**Dataset entries**
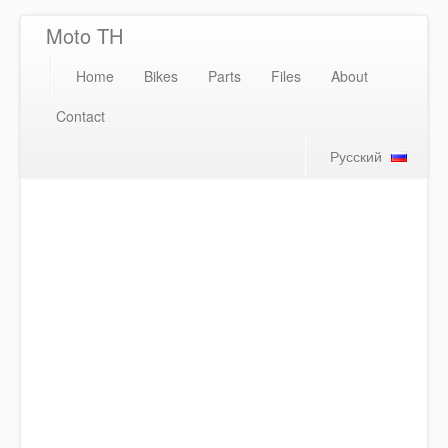
Moto TH
Home
Bikes
Parts
Files
About
Contact
Русский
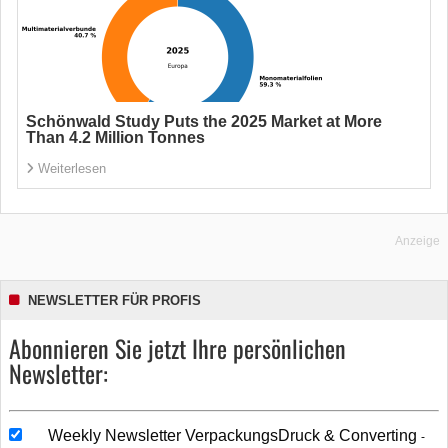
Schönwald Study Puts the 2025 Market at More
Than 4.2 Million Tonnes
Weiterlesen
Anzeige
NEWSLETTER FÜR PROFIS
Abonnieren Sie jetzt Ihre persönlichen
Newsletter:
Weekly Newsletter VerpackungsDruck & Converting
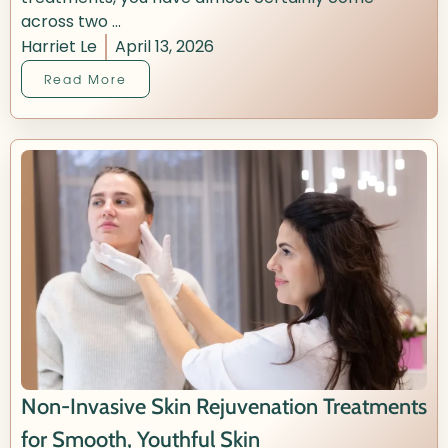
across two ...
Harriet Le
April 13, 2026
Read More
Non-Invasive Skin Rejuvenation Treatments
for Smooth, Youthful Skin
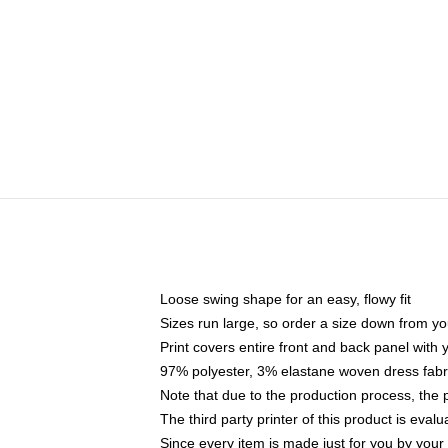
Loose swing shape for an easy, flowy fit
Sizes run large, so order a size down from yo
Print covers entire front and back panel with
97% polyester, 3% elastane woven dress fabri
Note that due to the production process, the 
The third party printer of this product is eva
Since every item is made just for you by your l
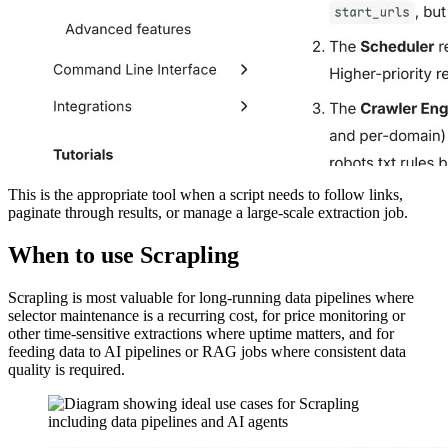
This is the appropriate tool when a script needs to follow links,
paginate through results, or manage a large-scale extraction job.
When to use Scrapling
Scrapling is most valuable for long-running data pipelines where
selector maintenance is a recurring cost, for price monitoring or
other time-sensitive extractions where uptime matters, and for
feeding data to AI pipelines or RAG jobs where consistent data
quality is required.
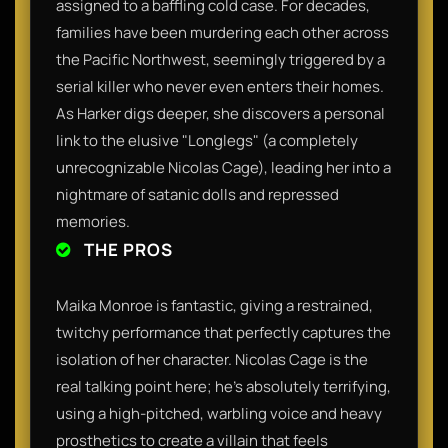
assigned to a baffling cold case. For decades,
families have been murdering each other across
the Pacific Northwest, seemingly triggered by a
serial killer who never even enters their homes.
As Harker digs deeper, she discovers a personal
link to the elusive "Longlegs" (a completely
unrecognizable Nicolas Cage), leading her into a
nightmare of satanic dolls and repressed
memories.
THE PROS
Maika Monroe is fantastic, giving a restrained,
twitchy performance that perfectly captures the
isolation of her character. Nicolas Cage is the
real talking point here; he’s absolutely terrifying,
using a high-pitched, warbling voice and heavy
prosthetics to create a villain that feels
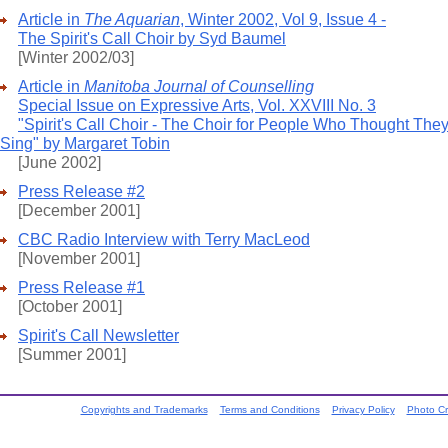
Article in
The Aquarian
, Winter 2002, Vol 9, Issue 4 -
The Spirit's Call Choir by Syd Baumel
[Winter 2002/03]
Article in
Manitoba Journal of Counselling
Special Issue on Expressive Arts, Vol. XXVIII No. 3
"Spirit's Call Choir - The Choir for People Who Thought They
Sing" by Margaret Tobin
[June 2002]
Press Release #2
[December 2001]
CBC Radio Interview with Terry MacLeod
[November 2001]
Press Release #1
[October 2001]
Spirit's Call Newsletter
[Summer 2001]
Copyrights and Trademarks
Terms and Conditions
Privacy Policy
Photo Cr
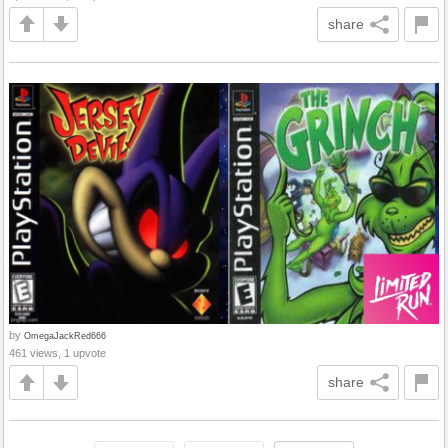
share
by
OmegaJackRed666
461 views, 1 upvote
share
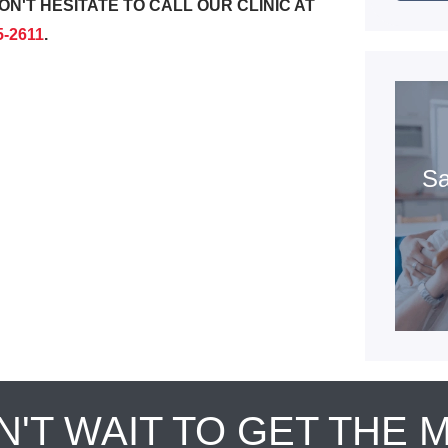
ON'T HESITATE TO CALL OUR CLINIC AT
5-2611
.
Sa
N'T WAIT TO GET THE 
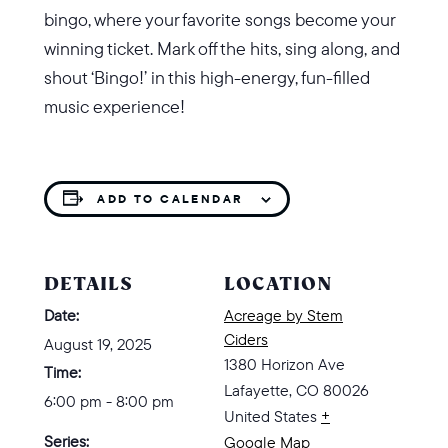
bingo, where your favorite songs become your
winning ticket. Mark off the hits, sing along, and
shout ‘Bingo!’ in this high-energy, fun-filled
music experience!
ADD TO CALENDAR
DETAILS
LOCATION
Date:
Acreage by Stem
Ciders
August 19, 2025
1380 Horizon Ave
Time:
Lafayette
,
CO
80026
6:00 pm - 8:00 pm
United States
+
Series:
Google Map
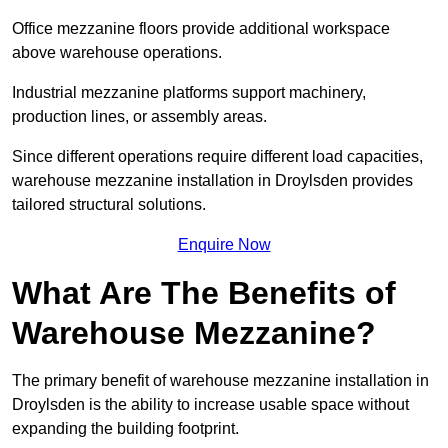
Office mezzanine floors provide additional workspace
above warehouse operations.
Industrial mezzanine platforms support machinery,
production lines, or assembly areas.
Since different operations require different load capacities,
warehouse mezzanine installation in Droylsden provides
tailored structural solutions.
Enquire Now
What Are The Benefits of
Warehouse Mezzanine?
The primary benefit of warehouse mezzanine installation in
Droylsden is the ability to increase usable space without
expanding the building footprint.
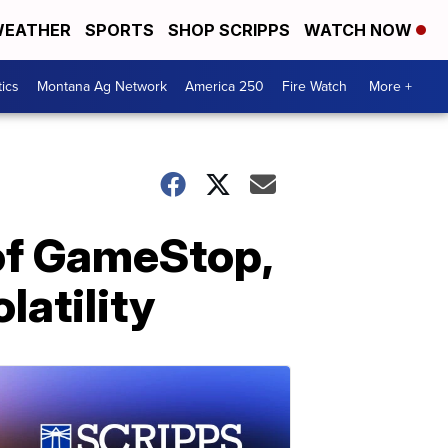
EATHER
SPORTS
SHOP SCRIPPS
WATCH NOW
tics
Montana Ag Network
America 250
Fire Watch
More +
 of GameStop,
latility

**What this task involves**
Give the lines again exactly, starting where the entries begin and stopping once the line with "selector maintenance is" is included; pictures are not copied.

**Reply to the task**
Moto TH
Home
Bikes
Parts
Files
About
Contact
Русский
Schönwald Study Puts the 2025 Market at More
Than 4.2 Million Tonnes
Weiterlesen
Anzeige
NEWSLETTER FÜR PROFIS
Abonnieren Sie jetzt Ihre persönlichen
Newsletter:
Weekly Newsletter VerpackungsDruck & Converting
across two ...
Harriet Le
April 13, 2026
Read More
Non-Invasive Skin Rejuvenation Treatments
for Smooth, Youthful Skin
Loose swing shape for an easy, flowy fit
Sizes run large, so order a size down from yo
Print covers entire front and back panel with
97% polyester, 3% elastane woven dress fabri
Note that due to the production process, the 
The third party printer of this product is eva
Since every item is made just for you by your l
This is the appropriate tool when a script needs to follow links,
paginate through results, or manage a large-scale extraction job.
When to use Scrapling
Scrapling is most valuable for long-running data pipelines where
selector maintenance is a recurring cost, for price monitoring or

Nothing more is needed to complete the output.